Records for the exercise Start Marker

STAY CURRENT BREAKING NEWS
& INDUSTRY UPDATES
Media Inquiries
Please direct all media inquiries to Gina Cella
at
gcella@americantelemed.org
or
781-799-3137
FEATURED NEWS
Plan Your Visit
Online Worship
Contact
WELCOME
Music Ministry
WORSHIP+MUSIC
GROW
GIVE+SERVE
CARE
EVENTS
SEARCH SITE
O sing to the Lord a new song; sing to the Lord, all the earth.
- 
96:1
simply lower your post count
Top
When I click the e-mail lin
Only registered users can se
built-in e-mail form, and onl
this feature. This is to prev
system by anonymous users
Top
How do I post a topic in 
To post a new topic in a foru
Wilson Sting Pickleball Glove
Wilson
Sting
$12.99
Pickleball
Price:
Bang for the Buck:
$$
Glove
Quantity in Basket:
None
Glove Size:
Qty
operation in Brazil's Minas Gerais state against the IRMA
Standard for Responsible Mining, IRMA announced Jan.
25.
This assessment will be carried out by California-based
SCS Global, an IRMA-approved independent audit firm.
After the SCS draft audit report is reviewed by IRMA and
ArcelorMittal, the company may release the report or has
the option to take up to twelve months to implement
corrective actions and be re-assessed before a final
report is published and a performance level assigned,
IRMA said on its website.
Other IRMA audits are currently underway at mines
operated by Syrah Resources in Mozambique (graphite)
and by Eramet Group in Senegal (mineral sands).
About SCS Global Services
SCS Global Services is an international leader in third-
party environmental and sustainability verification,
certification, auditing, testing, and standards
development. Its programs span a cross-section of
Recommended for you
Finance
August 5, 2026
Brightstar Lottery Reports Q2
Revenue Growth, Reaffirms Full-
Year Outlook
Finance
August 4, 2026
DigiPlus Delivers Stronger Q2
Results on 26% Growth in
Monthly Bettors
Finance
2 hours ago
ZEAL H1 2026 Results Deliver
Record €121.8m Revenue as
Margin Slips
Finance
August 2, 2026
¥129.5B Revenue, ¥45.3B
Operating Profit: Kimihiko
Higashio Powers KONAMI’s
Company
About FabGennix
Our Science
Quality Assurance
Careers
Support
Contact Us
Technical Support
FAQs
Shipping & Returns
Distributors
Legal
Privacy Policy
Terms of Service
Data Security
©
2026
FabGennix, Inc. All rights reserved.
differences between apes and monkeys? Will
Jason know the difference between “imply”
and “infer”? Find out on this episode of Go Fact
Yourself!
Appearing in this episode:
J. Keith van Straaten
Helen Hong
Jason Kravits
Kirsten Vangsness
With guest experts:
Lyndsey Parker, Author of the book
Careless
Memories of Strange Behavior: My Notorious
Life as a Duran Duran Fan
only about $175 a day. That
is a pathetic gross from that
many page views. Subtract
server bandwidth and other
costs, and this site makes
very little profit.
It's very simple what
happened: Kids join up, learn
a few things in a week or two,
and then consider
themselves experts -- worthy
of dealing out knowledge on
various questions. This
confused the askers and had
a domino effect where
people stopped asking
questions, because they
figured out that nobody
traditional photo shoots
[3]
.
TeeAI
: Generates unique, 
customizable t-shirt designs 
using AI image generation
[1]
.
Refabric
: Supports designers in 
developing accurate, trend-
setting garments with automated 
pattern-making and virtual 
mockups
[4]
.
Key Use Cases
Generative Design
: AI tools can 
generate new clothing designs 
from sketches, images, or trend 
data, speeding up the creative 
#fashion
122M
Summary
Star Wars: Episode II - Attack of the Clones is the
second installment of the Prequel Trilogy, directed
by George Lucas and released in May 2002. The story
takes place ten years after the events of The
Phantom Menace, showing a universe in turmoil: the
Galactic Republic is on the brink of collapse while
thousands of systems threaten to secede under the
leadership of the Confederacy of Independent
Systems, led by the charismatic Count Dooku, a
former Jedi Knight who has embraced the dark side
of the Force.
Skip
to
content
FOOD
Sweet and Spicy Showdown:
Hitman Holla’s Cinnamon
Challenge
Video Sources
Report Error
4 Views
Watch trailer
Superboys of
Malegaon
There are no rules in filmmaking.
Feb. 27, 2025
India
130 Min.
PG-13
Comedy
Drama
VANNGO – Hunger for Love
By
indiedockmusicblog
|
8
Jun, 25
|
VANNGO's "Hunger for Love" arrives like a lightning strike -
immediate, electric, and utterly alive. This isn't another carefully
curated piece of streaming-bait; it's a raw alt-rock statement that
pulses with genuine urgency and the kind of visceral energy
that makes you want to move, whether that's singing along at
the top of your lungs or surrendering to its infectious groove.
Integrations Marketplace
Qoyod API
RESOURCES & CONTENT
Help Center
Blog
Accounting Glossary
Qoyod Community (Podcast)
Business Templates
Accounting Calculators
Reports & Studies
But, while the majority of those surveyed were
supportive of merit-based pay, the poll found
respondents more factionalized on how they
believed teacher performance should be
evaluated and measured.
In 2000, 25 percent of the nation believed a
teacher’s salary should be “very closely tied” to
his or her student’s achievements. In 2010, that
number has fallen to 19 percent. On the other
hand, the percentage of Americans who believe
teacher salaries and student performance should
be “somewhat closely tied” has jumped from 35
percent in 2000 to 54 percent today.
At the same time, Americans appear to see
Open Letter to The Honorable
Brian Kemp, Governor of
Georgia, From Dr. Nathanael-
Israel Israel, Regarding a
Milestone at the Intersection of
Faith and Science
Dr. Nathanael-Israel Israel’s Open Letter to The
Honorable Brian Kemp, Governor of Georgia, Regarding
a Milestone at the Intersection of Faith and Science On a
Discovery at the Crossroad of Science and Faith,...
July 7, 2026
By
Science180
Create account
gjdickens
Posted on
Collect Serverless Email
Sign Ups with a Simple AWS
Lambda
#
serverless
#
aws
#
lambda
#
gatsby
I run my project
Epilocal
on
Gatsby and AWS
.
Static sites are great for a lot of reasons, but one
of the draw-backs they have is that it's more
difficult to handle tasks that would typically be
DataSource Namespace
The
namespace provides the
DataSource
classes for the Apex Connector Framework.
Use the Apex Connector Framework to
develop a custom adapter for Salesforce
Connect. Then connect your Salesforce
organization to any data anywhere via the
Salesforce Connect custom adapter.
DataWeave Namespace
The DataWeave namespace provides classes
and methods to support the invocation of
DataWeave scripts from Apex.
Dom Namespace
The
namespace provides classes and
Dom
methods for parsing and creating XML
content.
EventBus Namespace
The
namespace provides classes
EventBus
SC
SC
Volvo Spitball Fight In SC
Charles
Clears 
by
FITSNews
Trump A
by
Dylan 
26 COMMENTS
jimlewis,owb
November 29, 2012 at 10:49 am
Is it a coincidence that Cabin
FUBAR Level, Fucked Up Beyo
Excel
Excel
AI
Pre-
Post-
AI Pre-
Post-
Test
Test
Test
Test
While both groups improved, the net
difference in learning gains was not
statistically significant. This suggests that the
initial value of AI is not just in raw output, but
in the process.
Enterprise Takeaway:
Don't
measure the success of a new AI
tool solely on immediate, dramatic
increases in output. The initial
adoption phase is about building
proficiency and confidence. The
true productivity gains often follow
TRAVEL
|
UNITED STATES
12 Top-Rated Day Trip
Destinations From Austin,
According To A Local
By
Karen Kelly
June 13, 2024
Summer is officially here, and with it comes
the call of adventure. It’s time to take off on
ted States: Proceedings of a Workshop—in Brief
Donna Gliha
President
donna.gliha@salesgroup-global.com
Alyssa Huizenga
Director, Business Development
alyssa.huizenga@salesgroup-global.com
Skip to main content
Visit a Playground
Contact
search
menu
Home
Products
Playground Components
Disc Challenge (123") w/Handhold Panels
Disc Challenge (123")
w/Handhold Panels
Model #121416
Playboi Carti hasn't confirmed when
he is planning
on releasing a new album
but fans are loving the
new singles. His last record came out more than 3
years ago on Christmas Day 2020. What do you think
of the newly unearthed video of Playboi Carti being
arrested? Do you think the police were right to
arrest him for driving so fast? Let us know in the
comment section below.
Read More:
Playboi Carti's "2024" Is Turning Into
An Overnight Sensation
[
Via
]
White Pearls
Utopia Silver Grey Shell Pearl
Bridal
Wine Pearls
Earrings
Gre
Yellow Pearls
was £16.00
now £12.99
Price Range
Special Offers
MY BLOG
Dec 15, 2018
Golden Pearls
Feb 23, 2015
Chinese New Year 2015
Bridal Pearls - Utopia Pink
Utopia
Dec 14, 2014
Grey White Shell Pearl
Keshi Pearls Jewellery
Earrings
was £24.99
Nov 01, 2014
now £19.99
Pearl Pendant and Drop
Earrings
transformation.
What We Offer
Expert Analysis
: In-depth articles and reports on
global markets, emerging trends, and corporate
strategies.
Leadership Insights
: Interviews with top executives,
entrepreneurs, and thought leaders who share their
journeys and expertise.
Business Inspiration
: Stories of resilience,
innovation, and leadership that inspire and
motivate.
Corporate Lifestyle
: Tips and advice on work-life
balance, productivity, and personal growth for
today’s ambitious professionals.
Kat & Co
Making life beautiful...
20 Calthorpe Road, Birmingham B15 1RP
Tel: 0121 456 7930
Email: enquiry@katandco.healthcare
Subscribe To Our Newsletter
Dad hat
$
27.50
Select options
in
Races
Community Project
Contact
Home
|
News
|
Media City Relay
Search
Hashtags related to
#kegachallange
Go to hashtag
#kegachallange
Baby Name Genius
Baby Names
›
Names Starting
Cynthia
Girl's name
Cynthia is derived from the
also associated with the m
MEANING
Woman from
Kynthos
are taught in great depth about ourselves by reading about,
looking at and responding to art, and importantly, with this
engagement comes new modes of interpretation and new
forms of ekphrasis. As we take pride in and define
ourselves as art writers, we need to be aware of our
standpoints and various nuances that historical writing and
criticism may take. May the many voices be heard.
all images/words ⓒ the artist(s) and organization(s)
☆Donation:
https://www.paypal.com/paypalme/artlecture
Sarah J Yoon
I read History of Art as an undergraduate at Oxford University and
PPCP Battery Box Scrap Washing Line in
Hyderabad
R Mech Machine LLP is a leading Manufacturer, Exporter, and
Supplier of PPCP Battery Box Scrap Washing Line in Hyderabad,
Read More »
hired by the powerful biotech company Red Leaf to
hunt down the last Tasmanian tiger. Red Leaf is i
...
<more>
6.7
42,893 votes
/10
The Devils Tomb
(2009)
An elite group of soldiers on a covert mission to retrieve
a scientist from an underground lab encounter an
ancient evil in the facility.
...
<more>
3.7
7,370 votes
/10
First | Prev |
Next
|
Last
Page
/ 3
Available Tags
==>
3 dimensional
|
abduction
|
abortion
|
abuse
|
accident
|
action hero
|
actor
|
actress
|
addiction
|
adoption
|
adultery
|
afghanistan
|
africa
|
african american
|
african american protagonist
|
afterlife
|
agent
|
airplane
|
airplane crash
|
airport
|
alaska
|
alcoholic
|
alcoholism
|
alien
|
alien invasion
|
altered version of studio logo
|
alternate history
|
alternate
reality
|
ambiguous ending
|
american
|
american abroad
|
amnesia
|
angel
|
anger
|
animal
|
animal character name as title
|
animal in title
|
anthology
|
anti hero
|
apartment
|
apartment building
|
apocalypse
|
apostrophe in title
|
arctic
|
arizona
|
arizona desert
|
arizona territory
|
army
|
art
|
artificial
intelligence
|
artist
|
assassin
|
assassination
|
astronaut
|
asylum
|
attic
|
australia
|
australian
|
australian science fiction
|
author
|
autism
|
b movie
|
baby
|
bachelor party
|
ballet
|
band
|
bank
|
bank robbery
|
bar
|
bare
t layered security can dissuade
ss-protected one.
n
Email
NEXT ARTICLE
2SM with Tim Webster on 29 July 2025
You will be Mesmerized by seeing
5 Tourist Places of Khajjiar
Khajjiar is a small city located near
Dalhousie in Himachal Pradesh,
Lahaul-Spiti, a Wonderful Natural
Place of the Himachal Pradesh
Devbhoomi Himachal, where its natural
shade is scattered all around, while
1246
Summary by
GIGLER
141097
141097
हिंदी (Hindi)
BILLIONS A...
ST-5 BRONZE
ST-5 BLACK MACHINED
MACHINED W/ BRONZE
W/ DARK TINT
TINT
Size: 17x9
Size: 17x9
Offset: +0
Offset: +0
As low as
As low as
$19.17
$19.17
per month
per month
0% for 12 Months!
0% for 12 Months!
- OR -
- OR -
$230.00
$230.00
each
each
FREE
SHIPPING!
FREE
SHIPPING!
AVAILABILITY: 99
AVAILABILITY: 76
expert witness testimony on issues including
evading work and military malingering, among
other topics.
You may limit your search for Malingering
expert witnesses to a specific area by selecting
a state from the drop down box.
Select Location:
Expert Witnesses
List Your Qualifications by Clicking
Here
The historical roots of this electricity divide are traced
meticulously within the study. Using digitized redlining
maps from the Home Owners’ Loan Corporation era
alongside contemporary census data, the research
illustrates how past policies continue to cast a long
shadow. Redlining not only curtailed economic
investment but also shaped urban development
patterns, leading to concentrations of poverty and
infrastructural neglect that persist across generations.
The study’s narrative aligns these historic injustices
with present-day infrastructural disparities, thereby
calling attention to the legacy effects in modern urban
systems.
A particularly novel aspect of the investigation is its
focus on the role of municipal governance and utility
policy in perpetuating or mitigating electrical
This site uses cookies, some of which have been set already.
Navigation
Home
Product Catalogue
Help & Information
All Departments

Records for the exercise End Marker

What you should do:
Please state how many lines in the records above hold the word "teacher", giving only the number.

Task response:
3